To the editor: I had to chuckle after reading Mr. Johnson’s complaint that you were “mocking” the thousands of folks in Foat Wuth and their “heavy Texas drawls.” It’s nice to know folks in other parts of the country are as hypersensitive as we are here in Minnesota. When the Coen Brothers’ movie Fargo opened several years ago, many of the folks here in the Great White North felt like their heavy Minnesota accents were being mocked, dontchaknow? As one co-worker said to me after seeing it, “Jeez Louise! We dunt talk like that.” All I could say in reply was “Uff da! That was sure some bad deal, you betcha!” BTW, I grew up in Arlington and rather miss those heavy accents, dontchaknow.

Jeff Cawhorn

Minneapolis, MN

Boogie Profilin’

To the editor: I’ve enjoyed Ken Shimamoto’s music coverage. He seems to have prior knowledge of music, a sophisticated perspective, interest in a lot of styles and genres, talent for writing, and he’s quite prolific. My one complaint is the sociology implied between the lines in the “Boogie Chillun’” cover story (Oct. 24, 2002). It’s kind of antiquated to emphasize the same old clichés about the black blues scene — that’s it’s mostly about sex, booze, and stubborn stupidity. That there’s something primordial about it. That the lesser-known performers are equals to the greats, only they didn’t care about fame so didn’t get discovered. And so on and so on. Please, next time you do the blues, do a little more shaping and a little less profiling. Thanks.

Michael Pellecchia

Fort Worth

Roots of Ronald

To the editor: I was initially shocked by your article of Sept. 12 (“Ronald’s in the Hospital”), and then later quite amused by the nurse from John Peter Smith Hospital who attempted to defend her employer without even addressing the blatant disregard for health that McDonald’s restaurants represent. The initial shock of learning that our local county hospital has a built-in McDonald’s quickly subsided when I recalled a good friend’s number-one rule: “Most people are idiots”.
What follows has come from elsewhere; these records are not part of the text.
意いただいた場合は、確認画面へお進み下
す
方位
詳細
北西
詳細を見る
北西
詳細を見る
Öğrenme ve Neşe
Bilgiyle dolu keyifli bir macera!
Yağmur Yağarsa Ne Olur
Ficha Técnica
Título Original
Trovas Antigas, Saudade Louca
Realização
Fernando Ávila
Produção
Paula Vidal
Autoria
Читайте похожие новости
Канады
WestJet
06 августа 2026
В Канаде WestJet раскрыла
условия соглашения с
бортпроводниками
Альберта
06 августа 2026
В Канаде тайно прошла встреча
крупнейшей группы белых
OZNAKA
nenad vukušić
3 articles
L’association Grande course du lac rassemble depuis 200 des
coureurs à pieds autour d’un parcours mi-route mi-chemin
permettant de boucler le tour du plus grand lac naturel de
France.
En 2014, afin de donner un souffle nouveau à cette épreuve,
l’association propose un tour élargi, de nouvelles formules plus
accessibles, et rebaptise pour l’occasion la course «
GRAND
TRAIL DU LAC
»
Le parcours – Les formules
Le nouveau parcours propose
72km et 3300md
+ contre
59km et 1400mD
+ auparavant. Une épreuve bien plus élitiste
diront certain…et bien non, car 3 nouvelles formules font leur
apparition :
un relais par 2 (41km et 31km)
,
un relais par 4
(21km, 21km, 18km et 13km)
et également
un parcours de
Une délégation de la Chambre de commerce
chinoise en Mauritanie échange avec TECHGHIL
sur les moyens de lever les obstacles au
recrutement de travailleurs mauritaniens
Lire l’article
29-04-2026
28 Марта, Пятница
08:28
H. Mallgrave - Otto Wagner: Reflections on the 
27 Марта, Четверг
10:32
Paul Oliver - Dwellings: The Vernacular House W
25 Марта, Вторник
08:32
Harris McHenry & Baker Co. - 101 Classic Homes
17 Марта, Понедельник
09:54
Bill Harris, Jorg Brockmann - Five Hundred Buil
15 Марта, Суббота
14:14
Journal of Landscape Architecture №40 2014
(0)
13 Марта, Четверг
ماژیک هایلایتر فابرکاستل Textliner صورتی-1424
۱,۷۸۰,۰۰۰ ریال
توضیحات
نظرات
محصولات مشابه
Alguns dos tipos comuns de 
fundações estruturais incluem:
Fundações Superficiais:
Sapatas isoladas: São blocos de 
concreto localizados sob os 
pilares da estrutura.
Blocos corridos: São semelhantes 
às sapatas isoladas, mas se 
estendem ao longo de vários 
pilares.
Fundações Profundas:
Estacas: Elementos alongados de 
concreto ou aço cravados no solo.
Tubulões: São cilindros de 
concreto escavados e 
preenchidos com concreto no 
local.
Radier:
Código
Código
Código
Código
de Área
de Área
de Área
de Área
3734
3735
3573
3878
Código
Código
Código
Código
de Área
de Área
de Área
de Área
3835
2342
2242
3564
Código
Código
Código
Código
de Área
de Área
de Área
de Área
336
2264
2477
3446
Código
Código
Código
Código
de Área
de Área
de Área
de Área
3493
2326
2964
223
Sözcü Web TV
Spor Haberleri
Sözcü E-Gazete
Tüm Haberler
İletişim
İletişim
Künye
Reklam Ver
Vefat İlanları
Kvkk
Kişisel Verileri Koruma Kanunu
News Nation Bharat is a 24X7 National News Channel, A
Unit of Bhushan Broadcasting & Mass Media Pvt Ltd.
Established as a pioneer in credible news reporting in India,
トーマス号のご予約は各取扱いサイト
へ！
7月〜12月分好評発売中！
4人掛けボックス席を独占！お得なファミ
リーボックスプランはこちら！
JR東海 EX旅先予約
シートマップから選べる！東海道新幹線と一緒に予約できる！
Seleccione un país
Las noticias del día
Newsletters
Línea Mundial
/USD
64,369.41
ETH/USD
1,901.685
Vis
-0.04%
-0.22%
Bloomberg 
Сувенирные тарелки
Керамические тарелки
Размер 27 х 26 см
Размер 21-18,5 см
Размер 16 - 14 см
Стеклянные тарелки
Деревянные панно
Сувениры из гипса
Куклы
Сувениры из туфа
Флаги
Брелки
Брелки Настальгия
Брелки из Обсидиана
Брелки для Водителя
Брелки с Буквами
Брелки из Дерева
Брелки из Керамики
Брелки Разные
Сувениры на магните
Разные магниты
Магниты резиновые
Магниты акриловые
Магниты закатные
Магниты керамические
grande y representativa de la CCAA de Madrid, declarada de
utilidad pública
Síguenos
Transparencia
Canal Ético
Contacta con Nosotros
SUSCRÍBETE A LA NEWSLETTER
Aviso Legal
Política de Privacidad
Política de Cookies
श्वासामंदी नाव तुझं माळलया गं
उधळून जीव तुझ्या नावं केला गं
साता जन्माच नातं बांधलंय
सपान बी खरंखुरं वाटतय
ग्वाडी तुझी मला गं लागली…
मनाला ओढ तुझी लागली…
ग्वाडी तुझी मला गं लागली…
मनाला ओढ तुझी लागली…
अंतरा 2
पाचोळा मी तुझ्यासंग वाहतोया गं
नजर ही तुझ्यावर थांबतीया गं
Popular debate relating to health these days focuses on HMOs, prescription drug plans, and comprehensive medical insurance. I submit that the emphasis seems to be on symptoms rather than causes. One need only do a little extra research to discover that our mainstream agricultural and food industries are adversely affecting our health and, hence, are a major source of our expensive medical system. The school district my children attend apparently believes that a lunch entrée can consist of cheese nachos or a “chili mac,” and most of the high schools have vending machines that openly sell Cokes, Fritos, and candy bars to our children. To meet demand, feedlot cattle are forced to full maturity in 16 months, resulting in beef from our grocers laced with antibiotics, growth hormones, and other chemicals we should not be consuming. The excess sugar, hydrogenated fats, and chemicals have all recently been linked to diabetes, heart disease, and other immunodeficiency disorders.

The only glimmer of hope is that some professionals are finally beginning to admit the so-called nutritional USDA food guide pyramid is definitely out of whack. We’ve got a long way to go, and if we’re going against the grain of the USDA, FDA or the giant pharmaceutical companies, we’re going to face a lot of denial along the way. On the other hand, I guess you can’t blame JPS for endorsing a food source that helps keep the hospital in business.

David B. Hamre

Fort Worth

To the editor: Regarding your story about the McDonald’s at John Peter Smith Hospital: Your paper probably improved the place, and they didn’t need any help in damaging their reputation. I’ve been boycotting “Peter Smith” for years. Being treated there due to no cash flow back in the early days is probably what motivated me to get a real job with health benefits — although I might have gone back for a burger and a FREE copy of the Weekly.